J'étais bien décidé à vous raconter Maria (à l'enthousiasme général de... Janeczka) quand ce matin, la radio m'informe que le chargement d'un premier train de protons dans le LHC (Large Hadron Collider) du CERN était pour aujourd'hui. L'accident majeur prévu par certains n'est pas encore pour ce jour puisque, pour l'instant, ces protons constituent la charge d'un sens de rotation et ne risquent donc pas d'en rencontrer d'autres tournant en sens inverse (ce qui est le but ultime de l'engin).
À cette annonce, ma pensée est allée directement vers notre "premier de classe" d'Humanités. La dernière fois que nous nous étions rencontrés, nous fêtions, dans un restaurant montois, le vingt-cinquième anniversaire de notre sortie de l'Athénée. À cette occasion, il nous avait dit, lui qui était rentré de Genève tout exprès pour la circonstance, son désespoir de voir engloutir dans le béton la quasi totalité de la dotation du CERN. Il participait en effet activement à la construction sous le Jura du tunnel de vingt-sept kilomètres destiné à accueillir le LEP (Large Electron Positron collider), prédécesseur du fameux LHC. Les accélérateurs se succèdent dans le même terrier, comme de vulgaires lapins.
Ce qui m'intéresse dans tout cela n'est pas la chasse au boson de Higgs, ni la théorie des cordes chère à Lois de Murphy, mais tout simplement le souvenir de cette rencontre.
Mes condisciples et moi-même constituions une des pires classes qu'ait connu le vénérable Athénée Royal de Mons. Certains, parmi la gent surveillante, n'étaient pas loin de voir en nous une sorte d'association de malfaiteurs. Notre réputation au sein de l'établissement était telle que le jour où le quartier avait subi une rupture générale de courant, un des surveillants s'était précipité dans notre classe pour nous demander ce que nous avions encore bien pu inventer !
Comme, j'imagine, toutes les classes de rhétorique, parvenus au bout de cette étape et, copains comme cochons que nous étions, nous nous quittons en nous promettant de ne jamais nous oublier et de garder le contact. Conséquence : vingt-cinq ans de silence radio (c'est pareil pour vous ? Je m'en doutais un peu).

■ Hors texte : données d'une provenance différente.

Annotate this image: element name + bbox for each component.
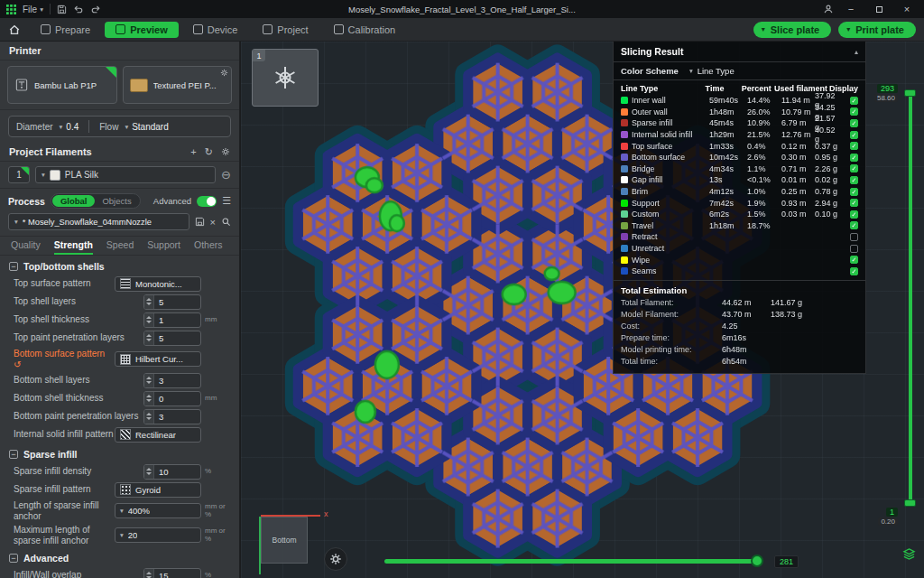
display-checkbox[interactable]: ✓ <box>850 176 858 184</box>
tab-preview[interactable]: Preview <box>105 22 179 38</box>
remove-filament-icon[interactable]: ⊖ <box>221 169 231 181</box>
setting-select[interactable]: Rectilinear <box>115 427 201 443</box>
display-checkbox[interactable]: ✓ <box>850 142 858 150</box>
color-scheme-select[interactable]: ▾ Line Type <box>689 66 735 76</box>
setting-combo[interactable]: ▾20 <box>115 527 201 543</box>
display-checkbox[interactable]: ✓ <box>850 256 858 264</box>
setting-input[interactable]: 1 <box>143 312 201 328</box>
plate-type-card[interactable]: Textured PEI P... <box>123 66 233 104</box>
setting-input[interactable]: 5 <box>143 294 201 310</box>
slice-plate-button[interactable]: ▾ Slice plate <box>753 22 831 38</box>
sync-filament-icon[interactable]: ↻ <box>205 146 213 158</box>
diameter-select[interactable]: ▾ 0.4 <box>60 122 79 132</box>
scope-global-button[interactable]: Global <box>52 195 96 207</box>
move-slider-handle[interactable] <box>751 555 763 567</box>
display-checkbox[interactable]: ✓ <box>850 221 858 229</box>
section-header[interactable]: −Advanced <box>0 547 239 566</box>
scope-objects-button[interactable]: Objects <box>95 195 138 207</box>
setting-input[interactable]: 15 <box>143 568 201 578</box>
setting-input[interactable]: 3 <box>143 409 201 424</box>
spinner-arrows[interactable] <box>144 569 154 578</box>
maximize-button[interactable] <box>868 0 890 18</box>
filament-settings-gear-icon[interactable] <box>221 147 230 156</box>
setting-select[interactable]: Monotonic... <box>115 276 201 292</box>
app-grid-icon[interactable] <box>6 5 16 14</box>
layer-slider-bottom-handle[interactable] <box>904 499 916 507</box>
layer-slider-rail[interactable] <box>909 94 912 502</box>
display-checkbox[interactable]: ✓ <box>850 154 858 162</box>
advanced-toggle[interactable] <box>197 196 217 207</box>
param-tab-speed[interactable]: Speed <box>106 239 134 255</box>
setting-input[interactable]: 5 <box>143 331 201 346</box>
tab-calibration[interactable]: Calibration <box>323 22 407 38</box>
print-dropdown-icon[interactable]: ▾ <box>846 25 850 33</box>
line-type-time: 1h29m <box>709 130 747 139</box>
collapse-panel-icon[interactable]: ▴ <box>855 48 858 56</box>
menu-icon[interactable]: ☰ <box>222 195 231 207</box>
spinner-arrows[interactable] <box>144 465 154 479</box>
setting-select[interactable]: Gyroid <box>115 482 201 498</box>
spinner-arrows[interactable] <box>144 392 154 406</box>
spinner-arrows[interactable] <box>144 313 154 327</box>
file-menu[interactable]: File ▾ <box>23 5 43 14</box>
display-checkbox[interactable] <box>850 245 858 253</box>
line-type-time: 7m42s <box>709 199 747 208</box>
flow-select[interactable]: ▾ Standard <box>125 122 168 132</box>
section-header[interactable]: −Sparse infill <box>0 443 239 462</box>
filament-select[interactable]: ▾ PLA Silk <box>35 166 216 183</box>
section-header[interactable]: −Top/bottom shells <box>0 256 239 275</box>
orientation-cube[interactable]: Bottom <box>261 517 308 564</box>
plate-settings-gear-icon[interactable] <box>220 69 228 79</box>
layer-slider-top-handle[interactable] <box>904 89 916 97</box>
close-button[interactable]: × <box>896 0 918 18</box>
setting-input[interactable]: 0 <box>143 391 201 406</box>
redo-icon[interactable] <box>90 4 101 14</box>
display-checkbox[interactable]: ✓ <box>850 199 858 207</box>
save-icon[interactable] <box>57 5 67 14</box>
spinner-arrows[interactable] <box>144 374 154 387</box>
user-icon[interactable] <box>823 4 834 14</box>
display-checkbox[interactable]: ✓ <box>850 267 858 275</box>
minimize-button[interactable]: − <box>840 0 862 18</box>
tab-project[interactable]: Project <box>252 22 319 38</box>
param-tab-support[interactable]: Support <box>147 239 180 255</box>
filament-index-chip[interactable]: 1 <box>8 166 30 183</box>
display-checkbox[interactable]: ✓ <box>850 131 858 139</box>
display-checkbox[interactable]: ✓ <box>850 119 858 127</box>
reset-icon[interactable]: ↺ <box>14 359 21 369</box>
layers-icon[interactable] <box>902 547 916 564</box>
display-checkbox[interactable]: ✓ <box>850 188 858 196</box>
spinner-arrows[interactable] <box>144 410 154 424</box>
viewport-3d[interactable]: 1 Slicing Result ▴ Color Scheme ▾ Line T… <box>241 42 924 578</box>
add-filament-icon[interactable]: + <box>190 146 196 157</box>
plate-thumbnail[interactable]: 1 <box>252 49 319 107</box>
move-slider-rail[interactable] <box>384 559 758 564</box>
tab-device[interactable]: Device <box>182 22 249 38</box>
setting-select[interactable]: Hilbert Cur... <box>115 351 201 367</box>
printer-card[interactable]: Bambu Lab P1P <box>7 66 117 104</box>
spinner-arrows[interactable] <box>144 295 154 309</box>
delete-preset-icon[interactable]: × <box>210 217 216 228</box>
param-tab-others[interactable]: Others <box>194 239 223 255</box>
setting-combo[interactable]: ▾400% <box>115 503 201 518</box>
spinner-arrows[interactable] <box>144 331 154 345</box>
search-icon[interactable] <box>221 217 231 227</box>
setting-input[interactable]: 3 <box>143 373 201 388</box>
display-checkbox[interactable]: ✓ <box>850 107 858 116</box>
param-tab-quality[interactable]: Quality <box>11 239 41 255</box>
undo-icon[interactable] <box>73 4 84 14</box>
display-checkbox[interactable] <box>850 233 858 241</box>
print-plate-button[interactable]: ▾ Print plate <box>838 22 916 38</box>
home-icon[interactable] <box>8 23 21 36</box>
display-checkbox[interactable]: ✓ <box>850 97 858 105</box>
view-settings-gear-button[interactable] <box>324 547 347 571</box>
save-preset-icon[interactable] <box>195 217 205 227</box>
process-preset-select[interactable]: ▾ * Mosely_Snowflake_04mmNozzle <box>8 213 189 230</box>
tab-prepare[interactable]: Prepare <box>30 22 101 38</box>
display-checkbox[interactable]: ✓ <box>850 164 858 172</box>
input-value: 0 <box>159 394 163 404</box>
display-checkbox[interactable]: ✓ <box>850 210 858 219</box>
slice-dropdown-icon[interactable]: ▾ <box>762 25 765 33</box>
setting-input[interactable]: 10 <box>143 464 201 480</box>
param-tab-strength[interactable]: Strength <box>54 239 93 255</box>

Un beau jour de 1984, mon ami Francis (mon frère avait épousé sa sœur et nous nous croisions donc de temps à autre) me demande s'il ne serait pas temps, après vingt-cinq ans, de nous rappeler au bon souvenir de nos petits camarades. Nous étions déjà deux, nous voici partis à la recherche des autres.
De proche en proche, nous avons fini par retrouver tout le monde, vivant, et avons opté pour un repas dans un grand restaurant de Mons, en compagnie de nos éventuelles épouses (ou concubines, une denrée plutôt rare à l'époque).

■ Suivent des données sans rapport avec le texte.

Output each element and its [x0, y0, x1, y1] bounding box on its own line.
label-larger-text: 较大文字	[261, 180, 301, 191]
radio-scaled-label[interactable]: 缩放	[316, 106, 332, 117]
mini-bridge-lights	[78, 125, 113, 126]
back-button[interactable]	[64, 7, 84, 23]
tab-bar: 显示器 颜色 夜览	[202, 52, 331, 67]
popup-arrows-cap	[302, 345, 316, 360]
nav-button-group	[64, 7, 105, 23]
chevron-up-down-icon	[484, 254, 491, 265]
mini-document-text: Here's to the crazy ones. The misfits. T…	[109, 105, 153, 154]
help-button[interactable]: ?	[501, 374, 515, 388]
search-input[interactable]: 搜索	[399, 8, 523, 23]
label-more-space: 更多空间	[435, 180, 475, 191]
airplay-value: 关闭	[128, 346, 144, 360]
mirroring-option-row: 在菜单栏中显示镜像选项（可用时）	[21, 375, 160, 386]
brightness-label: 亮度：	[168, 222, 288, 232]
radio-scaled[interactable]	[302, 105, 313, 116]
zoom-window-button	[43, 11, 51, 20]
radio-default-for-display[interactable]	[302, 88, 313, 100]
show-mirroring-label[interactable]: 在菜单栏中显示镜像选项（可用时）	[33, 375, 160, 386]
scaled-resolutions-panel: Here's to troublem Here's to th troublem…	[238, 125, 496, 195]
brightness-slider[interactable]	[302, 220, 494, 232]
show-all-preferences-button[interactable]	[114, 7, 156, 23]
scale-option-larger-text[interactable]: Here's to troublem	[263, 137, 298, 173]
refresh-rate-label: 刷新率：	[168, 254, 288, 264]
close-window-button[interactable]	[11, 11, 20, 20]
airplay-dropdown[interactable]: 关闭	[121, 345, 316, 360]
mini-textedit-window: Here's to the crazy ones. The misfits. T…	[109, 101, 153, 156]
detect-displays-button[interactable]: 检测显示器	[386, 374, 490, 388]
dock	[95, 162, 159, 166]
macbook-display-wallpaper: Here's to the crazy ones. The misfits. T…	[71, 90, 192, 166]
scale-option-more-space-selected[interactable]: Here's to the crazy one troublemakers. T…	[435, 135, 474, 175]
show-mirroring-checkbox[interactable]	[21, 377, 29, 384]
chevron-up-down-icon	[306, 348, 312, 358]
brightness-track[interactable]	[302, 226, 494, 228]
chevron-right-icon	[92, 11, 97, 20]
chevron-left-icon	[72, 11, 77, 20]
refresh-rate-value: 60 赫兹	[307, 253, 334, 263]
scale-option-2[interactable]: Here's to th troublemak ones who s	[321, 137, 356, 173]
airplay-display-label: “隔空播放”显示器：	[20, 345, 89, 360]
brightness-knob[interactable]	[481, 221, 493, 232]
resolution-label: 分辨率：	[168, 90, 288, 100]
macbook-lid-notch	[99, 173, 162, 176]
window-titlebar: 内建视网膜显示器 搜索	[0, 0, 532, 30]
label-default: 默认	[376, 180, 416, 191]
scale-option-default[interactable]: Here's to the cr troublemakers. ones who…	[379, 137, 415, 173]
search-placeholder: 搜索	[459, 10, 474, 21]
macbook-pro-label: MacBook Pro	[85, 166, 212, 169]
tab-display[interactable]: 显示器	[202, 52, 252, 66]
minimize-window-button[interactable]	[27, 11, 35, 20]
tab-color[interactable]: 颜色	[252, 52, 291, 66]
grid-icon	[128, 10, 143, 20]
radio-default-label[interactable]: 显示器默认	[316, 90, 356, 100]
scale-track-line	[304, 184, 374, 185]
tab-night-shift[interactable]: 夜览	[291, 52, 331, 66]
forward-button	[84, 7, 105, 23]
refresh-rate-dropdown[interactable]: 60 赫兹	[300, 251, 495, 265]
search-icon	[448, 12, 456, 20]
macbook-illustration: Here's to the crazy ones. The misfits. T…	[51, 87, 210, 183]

Nous voici donc, joyeux organisateurs, accueillant tout ce petit monde dans un des salons du Restaurant Devos. Mon épouse, témoin aussi impartial qu'extérieur à notre groupe d'ex-potaches, relate volontiers la chose comme suit : "Ils se sont regardés quelques courts instants, puis se sont subitement métamorphosés en une bande de sales gamins !"
Ce qui m'a frappé, moi, c'est qu'excepté sur le plan physique bien sûr, personne n'avait changé. Vingt-cinq ans n'avaient pas sorti Leich de son splendide isolement puisqu'il avait répondu à notre invitation que ça ne l'intéressait pas. Déjà au temps où nous semions la débandade à travers tout l'établissement, il nous contemplait l'air consterné. Il faut reconnaître que, même dans le triste événement du manche de brosse (mais ceci est une autre histoire), il a subi pendant des mois le "traitement de faveur" résevé à toute la classe alors qu'il n'y était évidemment pour rien et savait tout aussi bien que nous ce que le Proviseur s'épuisait à nous faire cracher.

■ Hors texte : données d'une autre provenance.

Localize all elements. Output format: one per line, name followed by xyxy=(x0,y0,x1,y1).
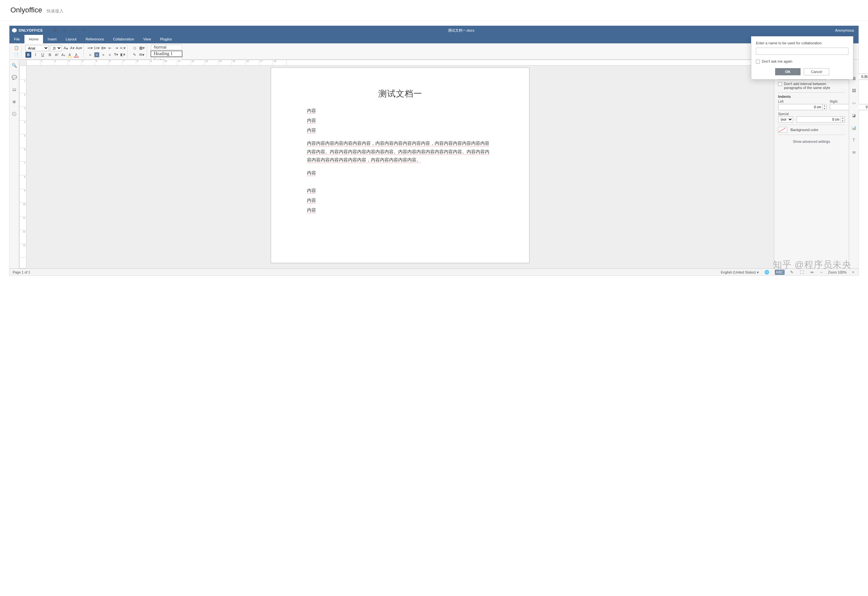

Mons a toujours été une ville où garer une voiture relève du miracle. Raison pour laquelle, vers les cinq heures du matin, après avoir fait la fermeture des divers cafés que nous fréquentions au temps de nos études, nous avons dû, en récupérant nos véhicules dispersés dans ses divers quartiers, réveiller toute la vieille cité du Doudou.